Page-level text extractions
===============

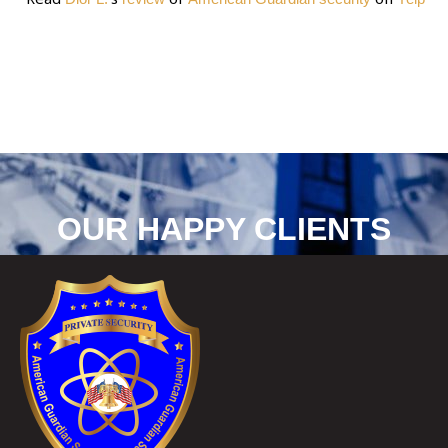
OUR HAPPY CLIENTS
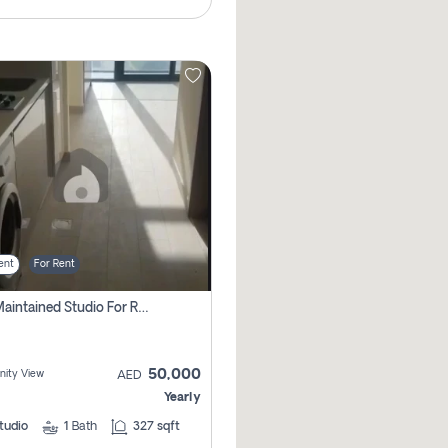
ent
For Rent
Well Maintained Studio For Rent | Azizi Riviera 29 | Meydan
50,000
ity View
AED
Yearly
tudio
1
Bath
327 sqft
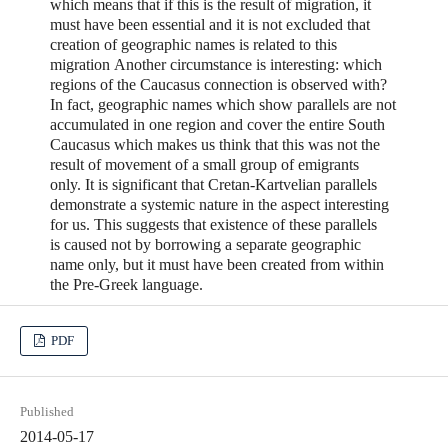
which means that if this is the result of migration, it
must have been essential and it is not excluded that
creation of geographic names is related to this
migration Another circumstance is interesting: which
regions of the Caucasus connection is observed with?
In fact, geographic names which show parallels are not
accumulated in one region and cover the entire South
Caucasus which makes us think that this was not the
result of movement of a small group of emigrants
only. It is significant that Cretan-Kartvelian parallels
demonstrate a systemic nature in the aspect interesting
for us. This suggests that existence of these parallels
is caused not by borrowing a separate geographic
name only, but it must have been created from within
the Pre-Greek language.
PDF
Published
2014-05-17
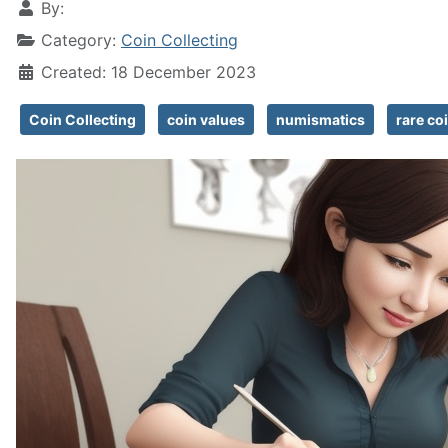
By:
Category:
Coin Collecting
Created: 18 December 2023
Coin Collecting
coin values
numismatics
rare co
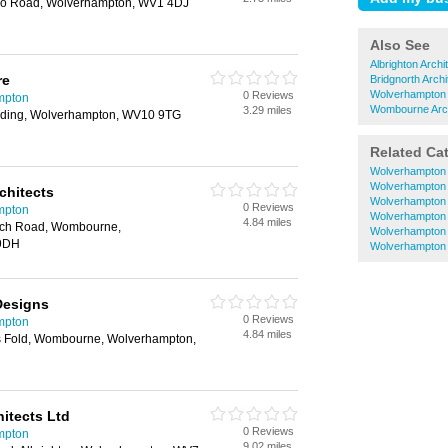
oo Road, Wolverhampton, WV1 4DJ
Also See
Albrighton Archi
re
Bridgnorth Archi
Wolverhampton C
0 Reviews
ampton
Wombourne Arch
3.29 miles
uilding, Wolverhampton, WV10 9TG
Related Ca
Wolverhampton 
Wolverhampton 
chitects
Wolverhampton E
0 Reviews
ampton
Wolverhampton 
4.84 miles
urch Road, Wombourne,
Wolverhampton
 9DH
Wolverhampton 
Designs
0 Reviews
ampton
4.84 miles
rs Fold, Wombourne, Wolverhampton,
itects Ltd
0 Reviews
ampton
9.02 miles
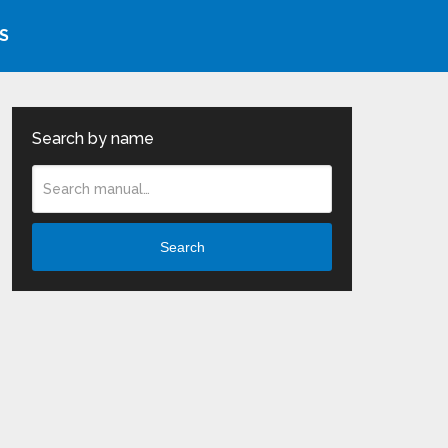
S
Search by name
Search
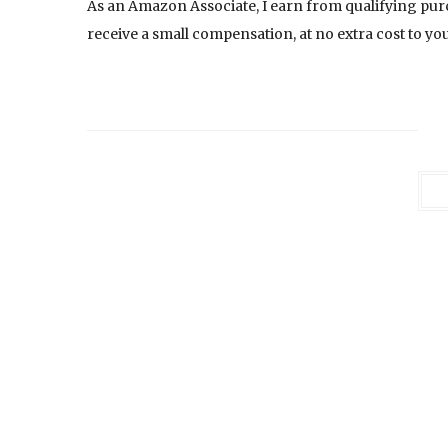
As an Amazon Associate, I earn from qualifying pur
receive a small compensation, at no extra cost to you.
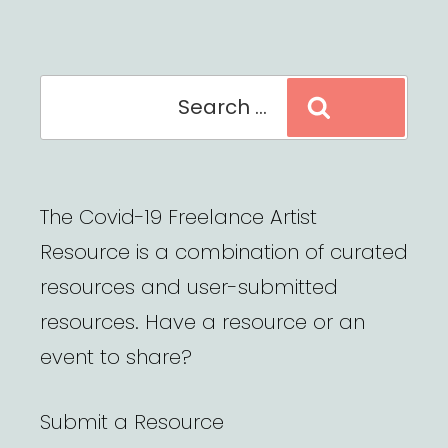
Search
Search
for:
The Covid-19 Freelance Artist
Resource is a combination of curated
resources and user-submitted
resources. Have a resource or an
event to share?
Submit a Resource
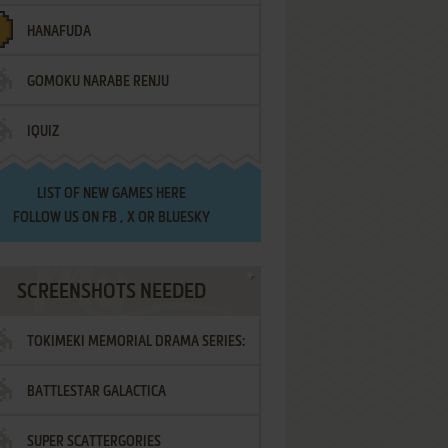
HANAFUDA
GOMOKU NARABE RENJU
IQUIZ
LIST OF
NEW GAMES HERE
FOLLOW US ON
FB
,
X
OR
BLUESKY
SCREENSHOTS NEEDED
TOKIMEKI MEMORIAL DRAMA SERIES:
BATTLESTAR GALACTICA
VOL.2 - IRODORI NO LOVE SONG
SUPER SCATTERGORIES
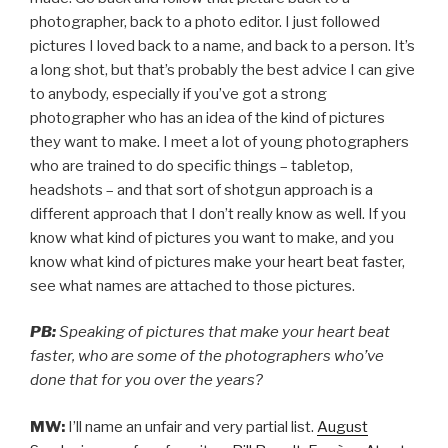
photographer, back to a photo editor. I just followed
pictures I loved back to a name, and back to a person. It’s
a long shot, but that’s probably the best advice I can give
to anybody, especially if you’ve got a strong
photographer who has an idea of the kind of pictures
they want to make. I meet a lot of young photographers
who are trained to do specific things – tabletop,
headshots – and that sort of shotgun approach is a
different approach that I don’t really know as well. If you
know what kind of pictures you want to make, and you
know what kind of pictures make your heart beat faster,
see what names are attached to those pictures.
PB:
Speaking of pictures that make your heart beat
faster, who are some of the photographers who’ve
done that for you over the years?
MW:
I’ll name an unfair and very partial list.
August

===============

When a line among the entries above contains "your", copy it.

know what kind of pictures make your heart beat faster,
Speaking of pictures that make your heart beat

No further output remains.